----- Source records
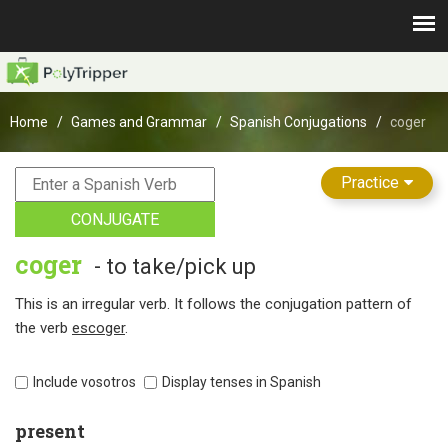
Home
Games and Grammar
Spanish Conjugations
coger
Practice
CONJUGATE
coger
- to take/pick up
This is an irregular verb. It follows the conjugation pattern of
the verb
escoger
.
Include vosotros
Display tenses in Spanish
present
----------
What this task involves: The answer must consist of every line in the records above that contains the word "Spanish".

Solution for this problem:
Spanish Conjugations
Display tenses in Spanish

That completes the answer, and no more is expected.